→ TASK INSTRUCTIONS
Gather, from the data below, each line in which the word "Enable" occurs.

Bounding box prediction data
★ ★ ★ ★
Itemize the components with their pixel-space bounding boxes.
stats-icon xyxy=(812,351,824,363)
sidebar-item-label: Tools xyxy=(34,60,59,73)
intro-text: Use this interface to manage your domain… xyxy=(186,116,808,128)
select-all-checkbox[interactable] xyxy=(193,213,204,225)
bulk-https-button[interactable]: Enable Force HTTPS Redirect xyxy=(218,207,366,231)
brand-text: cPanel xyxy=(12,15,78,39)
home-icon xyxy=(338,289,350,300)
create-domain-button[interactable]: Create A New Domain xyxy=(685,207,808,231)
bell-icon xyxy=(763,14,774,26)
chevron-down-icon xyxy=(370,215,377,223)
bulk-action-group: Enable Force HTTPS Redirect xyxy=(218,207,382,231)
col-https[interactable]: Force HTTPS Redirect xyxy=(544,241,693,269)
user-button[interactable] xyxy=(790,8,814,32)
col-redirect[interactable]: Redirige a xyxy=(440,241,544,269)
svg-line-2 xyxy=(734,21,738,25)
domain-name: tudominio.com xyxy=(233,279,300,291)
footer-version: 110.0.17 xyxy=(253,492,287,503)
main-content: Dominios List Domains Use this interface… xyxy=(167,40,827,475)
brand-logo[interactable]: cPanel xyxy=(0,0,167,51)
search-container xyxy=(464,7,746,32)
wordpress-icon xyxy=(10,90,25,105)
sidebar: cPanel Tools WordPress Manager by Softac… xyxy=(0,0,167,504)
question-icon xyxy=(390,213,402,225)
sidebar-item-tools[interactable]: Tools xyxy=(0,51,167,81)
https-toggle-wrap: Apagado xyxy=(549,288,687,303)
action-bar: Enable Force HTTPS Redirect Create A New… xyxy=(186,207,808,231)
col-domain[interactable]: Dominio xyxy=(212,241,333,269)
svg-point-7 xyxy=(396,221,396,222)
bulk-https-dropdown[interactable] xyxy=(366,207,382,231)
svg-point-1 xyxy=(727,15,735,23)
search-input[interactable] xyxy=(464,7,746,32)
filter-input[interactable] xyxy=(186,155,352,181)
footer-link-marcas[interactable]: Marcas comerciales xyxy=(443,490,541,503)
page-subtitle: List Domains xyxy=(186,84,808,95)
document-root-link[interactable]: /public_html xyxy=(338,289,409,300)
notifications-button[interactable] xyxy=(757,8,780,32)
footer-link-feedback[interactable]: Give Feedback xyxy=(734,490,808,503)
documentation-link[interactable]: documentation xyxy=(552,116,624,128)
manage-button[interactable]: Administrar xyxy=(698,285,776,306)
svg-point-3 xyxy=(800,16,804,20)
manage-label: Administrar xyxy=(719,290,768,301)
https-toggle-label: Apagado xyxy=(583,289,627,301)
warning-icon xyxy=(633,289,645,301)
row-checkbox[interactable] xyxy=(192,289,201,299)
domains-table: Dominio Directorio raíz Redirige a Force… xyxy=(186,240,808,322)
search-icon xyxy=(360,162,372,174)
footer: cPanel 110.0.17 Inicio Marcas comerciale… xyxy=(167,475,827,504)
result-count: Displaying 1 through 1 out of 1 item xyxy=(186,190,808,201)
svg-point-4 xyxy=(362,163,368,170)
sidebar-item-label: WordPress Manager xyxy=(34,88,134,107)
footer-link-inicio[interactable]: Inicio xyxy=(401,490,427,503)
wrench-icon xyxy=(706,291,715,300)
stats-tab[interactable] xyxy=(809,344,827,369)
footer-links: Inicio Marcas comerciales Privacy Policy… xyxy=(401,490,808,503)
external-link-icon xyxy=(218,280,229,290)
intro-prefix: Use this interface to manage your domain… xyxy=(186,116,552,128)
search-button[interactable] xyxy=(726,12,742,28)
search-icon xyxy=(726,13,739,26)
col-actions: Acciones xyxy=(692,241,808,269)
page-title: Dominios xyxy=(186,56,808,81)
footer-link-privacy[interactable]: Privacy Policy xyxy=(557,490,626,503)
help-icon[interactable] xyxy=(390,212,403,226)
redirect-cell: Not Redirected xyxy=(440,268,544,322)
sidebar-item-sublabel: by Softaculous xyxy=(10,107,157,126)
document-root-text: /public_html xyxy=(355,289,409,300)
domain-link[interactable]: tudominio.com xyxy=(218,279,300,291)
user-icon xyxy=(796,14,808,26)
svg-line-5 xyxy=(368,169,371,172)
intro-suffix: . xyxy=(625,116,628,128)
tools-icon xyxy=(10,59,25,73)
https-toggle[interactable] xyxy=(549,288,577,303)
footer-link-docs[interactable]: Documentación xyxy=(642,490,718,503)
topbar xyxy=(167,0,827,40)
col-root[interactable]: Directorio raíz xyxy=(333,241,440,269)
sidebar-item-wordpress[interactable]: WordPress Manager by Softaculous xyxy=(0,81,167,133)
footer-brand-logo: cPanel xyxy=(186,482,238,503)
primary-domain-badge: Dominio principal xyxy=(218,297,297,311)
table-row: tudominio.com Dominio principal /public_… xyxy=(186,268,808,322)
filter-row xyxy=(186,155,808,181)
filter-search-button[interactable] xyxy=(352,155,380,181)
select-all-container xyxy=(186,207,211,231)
★ ★ ★ ★
→ PROBLEM SOLUTION
bulk-https-button[interactable]: Enable Force HTTPS Redirect xyxy=(218,207,366,231)
bulk-action-group: Enable Force HTTPS Redirect xyxy=(218,207,382,231)
action-bar: Enable Force HTTPS Redirect Create A New… xyxy=(186,207,808,231)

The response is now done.